A more robust behaviour would be to run the correct bash binary using the full path and not rely on OS path resolution.

mechkg avatar Mar 31 '17 08:03 mechkg

@mechkg Thanks for reporting!

So, we need to figure out how to reliably detect the path to bash when running Hadrian inside MSYS that comes with Stack :-S

At the moment we simply do:

cmd ["bash", "mk/get-win32-tarballs.sh", "download", System.arch]

snowleopard avatar Mar 31 '17 23:03 snowleopard

Any chance an explicit "bash.exe" gets the right one?

ndmitchell avatar Apr 01 '17 06:04 ndmitchell

How does cmd work?

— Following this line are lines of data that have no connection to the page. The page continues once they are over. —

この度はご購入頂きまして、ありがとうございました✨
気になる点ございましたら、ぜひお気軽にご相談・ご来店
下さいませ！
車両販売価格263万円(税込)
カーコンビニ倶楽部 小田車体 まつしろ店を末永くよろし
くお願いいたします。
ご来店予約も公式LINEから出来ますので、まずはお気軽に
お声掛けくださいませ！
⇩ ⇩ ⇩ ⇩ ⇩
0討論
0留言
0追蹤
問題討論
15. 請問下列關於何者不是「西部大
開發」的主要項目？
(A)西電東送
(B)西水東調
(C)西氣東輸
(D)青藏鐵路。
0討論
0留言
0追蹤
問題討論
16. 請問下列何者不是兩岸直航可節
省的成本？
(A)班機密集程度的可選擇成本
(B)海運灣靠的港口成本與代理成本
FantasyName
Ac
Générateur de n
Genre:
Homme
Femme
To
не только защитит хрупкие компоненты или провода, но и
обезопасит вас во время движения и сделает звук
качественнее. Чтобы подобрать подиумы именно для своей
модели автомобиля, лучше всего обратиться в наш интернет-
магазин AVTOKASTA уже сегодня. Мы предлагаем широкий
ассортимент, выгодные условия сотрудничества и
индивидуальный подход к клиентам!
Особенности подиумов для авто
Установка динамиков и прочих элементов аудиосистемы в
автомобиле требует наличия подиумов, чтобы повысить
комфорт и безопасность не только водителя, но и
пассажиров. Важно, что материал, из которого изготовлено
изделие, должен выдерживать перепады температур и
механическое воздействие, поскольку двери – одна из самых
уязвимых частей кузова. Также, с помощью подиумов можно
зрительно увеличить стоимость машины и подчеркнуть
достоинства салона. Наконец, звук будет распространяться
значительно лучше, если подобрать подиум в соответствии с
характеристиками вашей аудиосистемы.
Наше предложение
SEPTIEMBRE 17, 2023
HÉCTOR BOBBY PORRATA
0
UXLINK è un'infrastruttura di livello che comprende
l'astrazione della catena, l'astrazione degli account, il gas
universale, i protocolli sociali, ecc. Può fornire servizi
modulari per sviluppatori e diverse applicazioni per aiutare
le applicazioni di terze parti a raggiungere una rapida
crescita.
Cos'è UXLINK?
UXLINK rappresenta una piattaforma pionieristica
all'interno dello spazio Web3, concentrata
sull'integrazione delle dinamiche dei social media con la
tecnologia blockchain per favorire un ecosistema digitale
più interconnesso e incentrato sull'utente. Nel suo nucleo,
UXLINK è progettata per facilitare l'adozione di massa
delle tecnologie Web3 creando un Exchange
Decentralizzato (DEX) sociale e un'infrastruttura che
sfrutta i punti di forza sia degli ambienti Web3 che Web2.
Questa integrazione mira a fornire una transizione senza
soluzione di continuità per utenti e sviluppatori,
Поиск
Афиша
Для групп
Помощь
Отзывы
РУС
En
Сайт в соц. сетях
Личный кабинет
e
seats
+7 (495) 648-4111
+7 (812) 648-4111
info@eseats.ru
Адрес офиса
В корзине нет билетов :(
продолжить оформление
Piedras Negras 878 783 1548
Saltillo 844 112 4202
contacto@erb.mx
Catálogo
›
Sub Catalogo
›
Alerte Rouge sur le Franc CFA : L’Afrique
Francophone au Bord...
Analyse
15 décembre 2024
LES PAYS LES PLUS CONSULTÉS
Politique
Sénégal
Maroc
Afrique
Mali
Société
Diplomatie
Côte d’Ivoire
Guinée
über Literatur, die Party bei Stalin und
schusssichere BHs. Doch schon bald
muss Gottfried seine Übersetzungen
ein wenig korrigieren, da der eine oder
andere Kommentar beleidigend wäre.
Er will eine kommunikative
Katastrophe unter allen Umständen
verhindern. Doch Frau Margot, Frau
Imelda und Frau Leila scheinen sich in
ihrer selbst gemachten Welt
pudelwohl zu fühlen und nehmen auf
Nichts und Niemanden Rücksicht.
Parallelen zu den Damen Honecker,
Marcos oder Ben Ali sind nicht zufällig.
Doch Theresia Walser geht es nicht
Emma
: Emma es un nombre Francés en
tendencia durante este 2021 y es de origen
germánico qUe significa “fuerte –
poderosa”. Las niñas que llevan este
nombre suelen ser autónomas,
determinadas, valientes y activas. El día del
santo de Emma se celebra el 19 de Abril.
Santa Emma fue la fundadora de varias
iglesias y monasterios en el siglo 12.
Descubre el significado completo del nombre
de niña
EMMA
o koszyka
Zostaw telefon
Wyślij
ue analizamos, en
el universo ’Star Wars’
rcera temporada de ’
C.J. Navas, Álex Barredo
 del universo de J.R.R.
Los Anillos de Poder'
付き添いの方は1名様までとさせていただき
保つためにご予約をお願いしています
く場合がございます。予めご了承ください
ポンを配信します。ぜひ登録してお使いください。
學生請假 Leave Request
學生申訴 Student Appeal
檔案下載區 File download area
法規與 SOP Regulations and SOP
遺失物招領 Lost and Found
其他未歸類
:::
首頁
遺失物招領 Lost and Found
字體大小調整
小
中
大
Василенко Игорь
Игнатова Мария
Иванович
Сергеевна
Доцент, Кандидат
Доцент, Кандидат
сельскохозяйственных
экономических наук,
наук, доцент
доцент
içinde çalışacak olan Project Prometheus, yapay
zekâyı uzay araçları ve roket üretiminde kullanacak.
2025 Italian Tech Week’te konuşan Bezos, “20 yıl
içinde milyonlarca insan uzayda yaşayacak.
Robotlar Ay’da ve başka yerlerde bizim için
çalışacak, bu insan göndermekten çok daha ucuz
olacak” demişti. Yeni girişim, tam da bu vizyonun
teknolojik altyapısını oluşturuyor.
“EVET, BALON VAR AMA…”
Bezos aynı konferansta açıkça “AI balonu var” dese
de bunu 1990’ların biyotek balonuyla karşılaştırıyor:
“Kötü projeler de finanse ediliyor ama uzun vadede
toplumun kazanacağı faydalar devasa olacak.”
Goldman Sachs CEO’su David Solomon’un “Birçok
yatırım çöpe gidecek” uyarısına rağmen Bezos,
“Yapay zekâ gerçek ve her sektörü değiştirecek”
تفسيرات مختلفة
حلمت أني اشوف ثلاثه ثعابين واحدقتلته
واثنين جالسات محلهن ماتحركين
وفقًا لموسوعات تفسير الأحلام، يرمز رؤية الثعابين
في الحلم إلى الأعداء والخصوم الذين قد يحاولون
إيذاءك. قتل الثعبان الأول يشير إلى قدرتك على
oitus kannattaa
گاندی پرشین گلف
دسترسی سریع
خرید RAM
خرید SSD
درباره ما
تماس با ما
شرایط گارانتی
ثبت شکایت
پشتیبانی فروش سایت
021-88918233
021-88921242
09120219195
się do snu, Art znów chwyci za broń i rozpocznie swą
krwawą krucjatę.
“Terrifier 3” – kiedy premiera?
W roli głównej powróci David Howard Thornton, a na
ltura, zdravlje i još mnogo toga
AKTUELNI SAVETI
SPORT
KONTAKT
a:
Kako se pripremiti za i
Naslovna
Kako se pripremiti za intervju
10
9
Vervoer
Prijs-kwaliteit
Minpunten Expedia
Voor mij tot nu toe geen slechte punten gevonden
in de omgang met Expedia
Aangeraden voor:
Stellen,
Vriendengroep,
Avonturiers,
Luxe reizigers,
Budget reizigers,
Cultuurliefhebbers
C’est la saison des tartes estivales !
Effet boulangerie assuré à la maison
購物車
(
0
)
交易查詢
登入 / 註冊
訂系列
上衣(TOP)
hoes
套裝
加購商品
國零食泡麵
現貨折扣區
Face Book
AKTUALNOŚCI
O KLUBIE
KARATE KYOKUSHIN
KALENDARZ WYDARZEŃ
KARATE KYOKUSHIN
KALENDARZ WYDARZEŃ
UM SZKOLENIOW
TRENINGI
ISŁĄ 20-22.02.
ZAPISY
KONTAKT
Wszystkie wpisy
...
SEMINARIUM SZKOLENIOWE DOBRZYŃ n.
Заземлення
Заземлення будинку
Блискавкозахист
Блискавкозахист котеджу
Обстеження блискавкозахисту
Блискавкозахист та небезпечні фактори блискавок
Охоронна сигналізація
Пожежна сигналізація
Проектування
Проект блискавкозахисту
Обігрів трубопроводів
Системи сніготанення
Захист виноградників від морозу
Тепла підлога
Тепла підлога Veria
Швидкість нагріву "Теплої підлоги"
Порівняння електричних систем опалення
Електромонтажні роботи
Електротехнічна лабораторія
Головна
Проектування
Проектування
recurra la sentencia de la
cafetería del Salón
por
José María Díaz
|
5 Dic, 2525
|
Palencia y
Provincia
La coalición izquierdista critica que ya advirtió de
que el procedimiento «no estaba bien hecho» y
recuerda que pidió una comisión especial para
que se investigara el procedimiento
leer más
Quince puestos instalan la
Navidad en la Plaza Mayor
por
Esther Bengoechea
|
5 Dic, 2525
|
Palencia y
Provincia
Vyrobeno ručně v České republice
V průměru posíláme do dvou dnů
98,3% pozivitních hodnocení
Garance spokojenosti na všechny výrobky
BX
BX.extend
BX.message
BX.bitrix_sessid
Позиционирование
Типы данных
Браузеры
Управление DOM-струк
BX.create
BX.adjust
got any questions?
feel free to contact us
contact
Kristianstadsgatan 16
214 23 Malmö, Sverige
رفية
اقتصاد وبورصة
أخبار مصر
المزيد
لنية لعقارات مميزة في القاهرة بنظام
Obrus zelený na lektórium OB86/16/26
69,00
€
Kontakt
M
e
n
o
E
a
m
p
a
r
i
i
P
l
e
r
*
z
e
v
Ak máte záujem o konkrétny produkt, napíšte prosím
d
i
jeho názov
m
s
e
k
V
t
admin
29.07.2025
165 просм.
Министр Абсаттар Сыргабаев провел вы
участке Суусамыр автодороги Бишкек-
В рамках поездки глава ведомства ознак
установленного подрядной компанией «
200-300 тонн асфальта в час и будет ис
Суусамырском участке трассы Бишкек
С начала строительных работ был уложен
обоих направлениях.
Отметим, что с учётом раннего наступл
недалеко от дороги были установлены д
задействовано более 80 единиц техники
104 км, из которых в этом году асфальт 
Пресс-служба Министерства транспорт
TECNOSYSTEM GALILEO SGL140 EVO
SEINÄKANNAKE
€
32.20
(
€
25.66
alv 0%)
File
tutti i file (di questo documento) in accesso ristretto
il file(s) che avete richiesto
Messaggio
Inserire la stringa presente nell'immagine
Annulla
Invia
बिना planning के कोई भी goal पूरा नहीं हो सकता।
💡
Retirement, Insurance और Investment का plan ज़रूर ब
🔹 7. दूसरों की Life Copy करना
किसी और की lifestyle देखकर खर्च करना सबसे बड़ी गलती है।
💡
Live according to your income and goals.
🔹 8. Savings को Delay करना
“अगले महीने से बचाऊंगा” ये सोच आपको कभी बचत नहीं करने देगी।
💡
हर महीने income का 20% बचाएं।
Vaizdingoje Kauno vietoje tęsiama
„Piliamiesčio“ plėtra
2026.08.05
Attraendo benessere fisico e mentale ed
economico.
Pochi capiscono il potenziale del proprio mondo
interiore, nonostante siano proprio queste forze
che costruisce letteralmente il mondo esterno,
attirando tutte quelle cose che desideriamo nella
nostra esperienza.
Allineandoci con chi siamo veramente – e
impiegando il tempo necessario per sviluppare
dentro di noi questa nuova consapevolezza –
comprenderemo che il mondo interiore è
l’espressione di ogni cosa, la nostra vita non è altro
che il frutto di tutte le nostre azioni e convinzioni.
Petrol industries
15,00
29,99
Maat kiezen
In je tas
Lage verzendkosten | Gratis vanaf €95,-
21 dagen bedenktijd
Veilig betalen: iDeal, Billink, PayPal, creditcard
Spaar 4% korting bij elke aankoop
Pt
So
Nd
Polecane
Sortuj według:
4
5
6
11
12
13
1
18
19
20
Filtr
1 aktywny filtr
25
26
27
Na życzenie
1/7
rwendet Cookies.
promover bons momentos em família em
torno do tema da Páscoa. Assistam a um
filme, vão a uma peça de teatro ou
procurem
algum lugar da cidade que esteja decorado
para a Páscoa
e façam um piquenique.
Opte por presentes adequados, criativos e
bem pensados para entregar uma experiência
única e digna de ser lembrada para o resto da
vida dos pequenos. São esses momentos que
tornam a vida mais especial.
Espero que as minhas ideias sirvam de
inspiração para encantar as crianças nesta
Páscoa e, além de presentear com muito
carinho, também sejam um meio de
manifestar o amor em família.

I suspect it might not be passing the correct environment set up by Stack to the subprocess.

If you open a bare Windows command line and run bash, it will run the WSL bash if it is present or nothing at all if it is not (similar bevahiour to cmd during the build), however if you run stack exec bash from the same command line it runs the expected MinGW bash.

mechkg avatar Apr 01 '17 10:04 mechkg

Those pieces are usually in the environment variables. cmd leaves those untouched. I suspect stack might be running cmd.exe /c bash - where cmd.exe is the windows command line interpreter.